- Opening Delimiter -

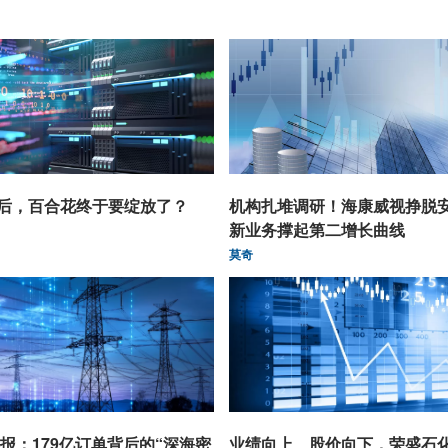
后，百合花终于要绽放了？
机构扎堆调研！海康威视挣脱
新业务撑起第二增长曲线
莫奇
报：179亿订单背后的“深海密
业绩向上、股价向下，荣盛石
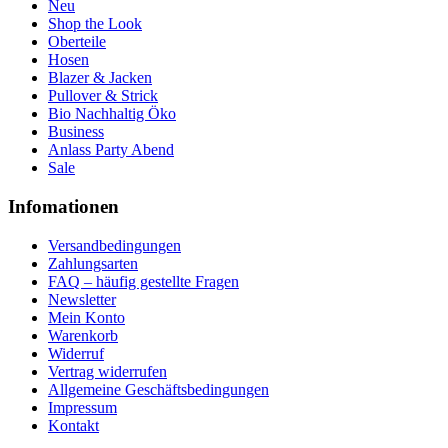
Neu
Shop the Look
Oberteile
Hosen
Blazer & Jacken
Pullover & Strick
Bio Nachhaltig Öko
Business
Anlass Party Abend
Sale
Infomationen
Versandbedingungen
Zahlungsarten
FAQ – häufig gestellte Fragen
Newsletter
Mein Konto
Warenkorb
Widerruf
Vertrag widerrufen
Allgemeine Geschäftsbedingungen
Impressum
Kontakt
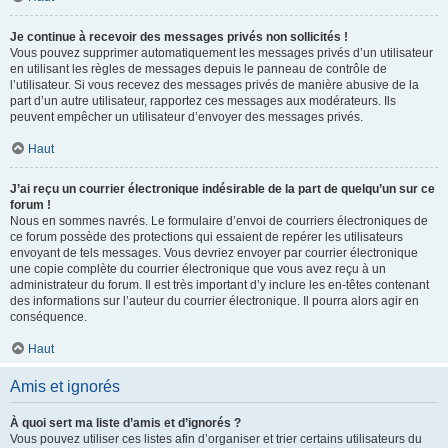
Je continue à recevoir des messages privés non sollicités !
Vous pouvez supprimer automatiquement les messages privés d’un utilisateur
en utilisant les règles de messages depuis le panneau de contrôle de
l’utilisateur. Si vous recevez des messages privés de manière abusive de la
part d’un autre utilisateur, rapportez ces messages aux modérateurs. Ils
peuvent empêcher un utilisateur d’envoyer des messages privés.
Haut
J’ai reçu un courrier électronique indésirable de la part de quelqu’un sur ce
forum !
Nous en sommes navrés. Le formulaire d’envoi de courriers électroniques de
ce forum possède des protections qui essaient de repérer les utilisateurs
envoyant de tels messages. Vous devriez envoyer par courrier électronique
une copie complète du courrier électronique que vous avez reçu à un
administrateur du forum. Il est très important d’y inclure les en-têtes contenant
des informations sur l’auteur du courrier électronique. Il pourra alors agir en
conséquence.
Haut
Amis et ignorés
À quoi sert ma liste d’amis et d’ignorés ?
Vous pouvez utiliser ces listes afin d’organiser et trier certains utilisateurs du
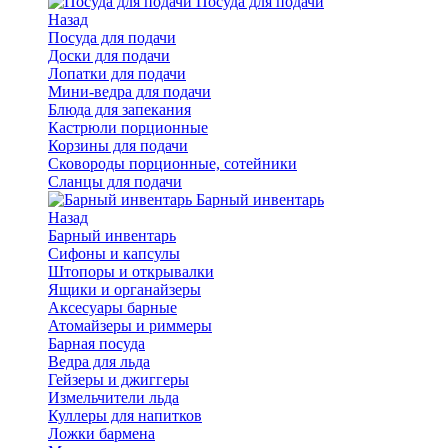
Посуда для подачи
Назад
Посуда для подачи
Доски для подачи
Лопатки для подачи
Мини-ведра для подачи
Блюда для запекания
Кастрюли порционные
Корзины для подачи
Сковороды порционные, сотейники
Сланцы для подачи
Барный инвентарь
Назад
Барный инвентарь
Сифоны и капсулы
Штопоры и открывалки
Ящики и органайзеры
Аксесуары барные
Атомайзеры и риммеры
Барная посуда
Ведра для льда
Гейзеры и джиггеры
Измельчители льда
Куллеры для напитков
Ложки бармена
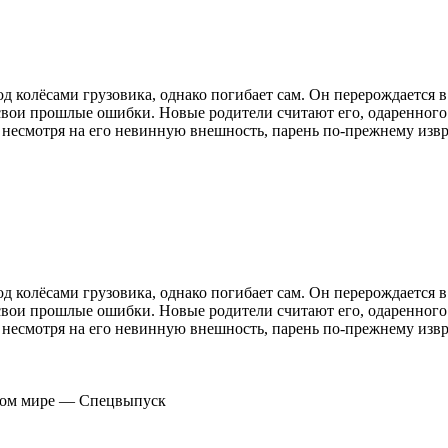
од колёсами грузовика, однако погибает сам. Он перерождается
свои прошлые ошибки. Новые родители считают его, одаренного 
 несмотря на его невинную внешность, парень по-прежнему извр
од колёсами грузовика, однако погибает сам. Он перерождается
свои прошлые ошибки. Новые родители считают его, одаренного 
 несмотря на его невинную внешность, парень по-прежнему извр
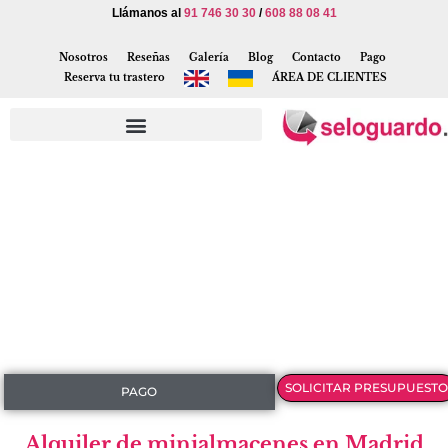
Llámanos al
91 746 30 30
/
608 88 08 41
Nosotros
Reseñas
Galería
Blog
Contacto
Pago
Reserva tu trastero
ÁREA DE CLIENTES
SOLICITAR PRESUPUESTO
PAGO
Alquiler de minialmacenes en Madrid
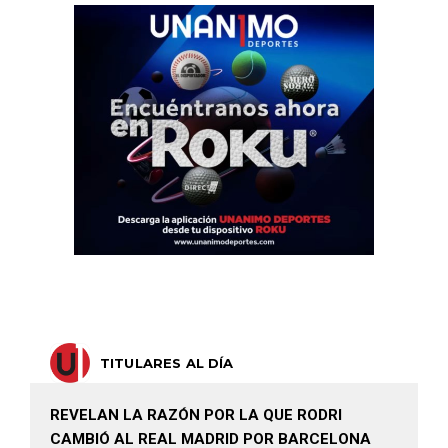
TITULARES AL DÍA
REVELAN LA RAZÓN POR LA QUE RODRI
CAMBIÓ AL REAL MADRID POR BARCELONA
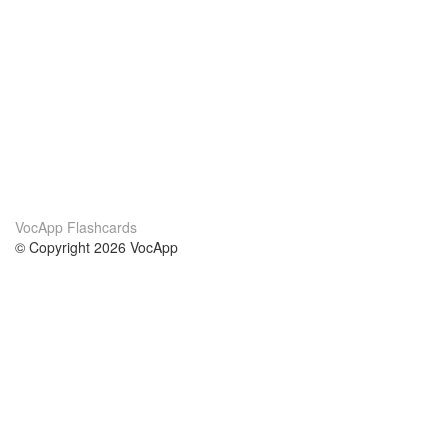
VocApp Flashcards
© Copyright 2026 VocApp
02-798 Mielczarskiego 8/58
Warsaw, Poland (EU)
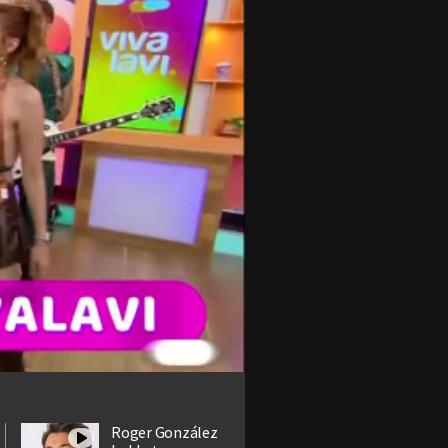
Roger González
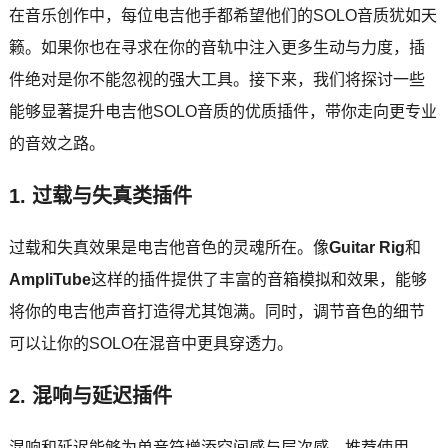
在音乐创作中，每位电吉他手都希望他们的SOLO音质犹如天
籁。如果你也在寻求在你的音轨中注入更多生动与力度，插
件绝对是你不能忽视的强大工具。接下来，我们将探讨一些
能够显著提升电吉他SOLO音质的优质插件，带你走向更专业
的音效之路。
1.
过载与失真类插件
过载和失真效果是电吉他音色的灵魂所在。像
Guitar Rig
和
AmpliTube
这样的插件提供了丰富的音箱模拟和效果，能够
将你的电吉他声音打造得尤其饱满。同时，调节音色的细节
可以让你的SOLO在混音中更具穿透力。
2.
混响与延迟插件
混响和延迟能够为单音符增添空间感与层次感。推荐使用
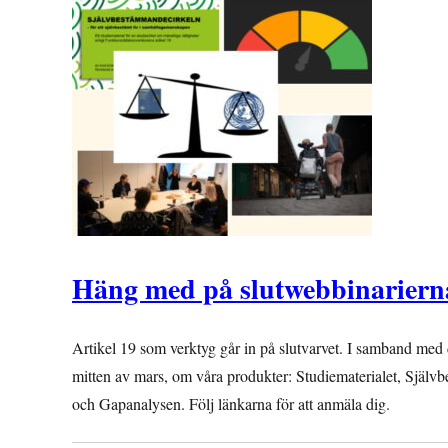
Häng med på slutwebbinariern
Artikel 19 som verktyg går in på slutvarvet. I samband med 
mitten av mars, om våra produkter: Studiematerialet, Sjä
och Gapanalysen. Följ länkarna för att anmäla dig.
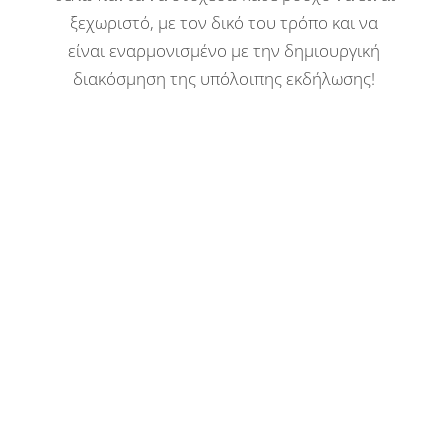
ξεχωριστό, με τον δικό του τρόπο και να
είναι εναρμονισμένο με την δημιουργική
διακόσμηση της υπόλοιπης εκδήλωσης!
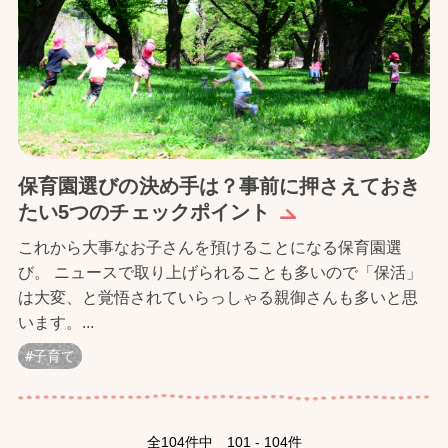
保育園選びの決め手は？事前に押さえておき
たい5つのチェックポイント
これから大事なお子さんを預けることになる保育園選
び。 ニュースで取り上げられることも多いので「保活」
は大変、と覚悟されていらっしゃる親御さんも多いと思
います。...
子育て
全104件中
101 - 104件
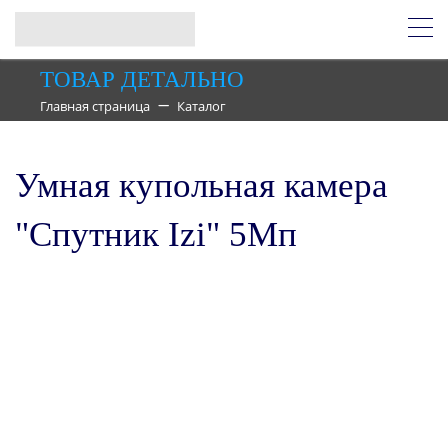
ТОВАР ДЕТАЛЬНО
Главная страница
Каталог
Умная купольная камера
"Спутник Izi" 5Мп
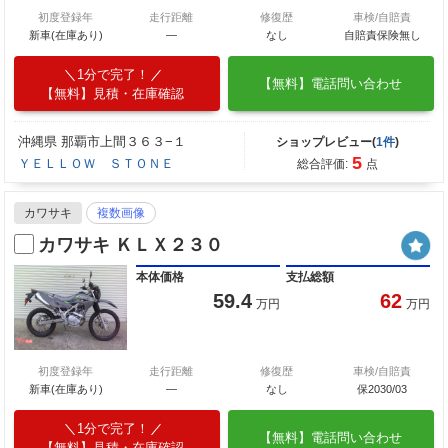
初度登録年
走行距離
修復歴
車検/自賠責
新車(在庫あり)
―
なし
自賠責保険無し
1分で完了！
【無料】電話問い合わせ
【無料】見積・在庫確認
沖縄県 那覇市上間３６３−１
ショップレビュー(
1件
)
5
ＹＥＬＬＯＷ ＳＴＯＮＥ
総合評価:
点
カワサキ
複数画像
カワサキ ＫＬＸ２３０
本体価格
支払総額
59.4
62
万円
万円
初度登録年
走行距離
修復歴
車検/自賠責
新車(在庫あり)
―
なし
保2030/03
1分で完了！
【無料】電話問い合わせ
【無料】見積・在庫確認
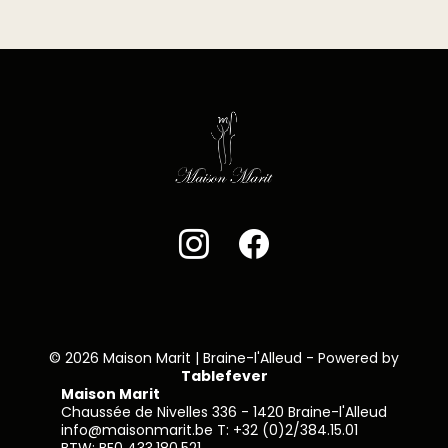
© 2026 Maison Marit | Braine-l'Alleud - Powered by
Tablefever
Maison Marit
Chaussée de
Nivelles
336 - 1420 Braine-l'Alleud
info@maisonmarit.be T: +32 (0)2/384.15.01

- Closing Delimiter -

Find and copy each line in the material above where the string "forum" occurs.

forum !
ce forum possède des protections qui essaient de repérer les utilisateurs
administrateur du forum. Il est très important d’y inclure les en-têtes contenant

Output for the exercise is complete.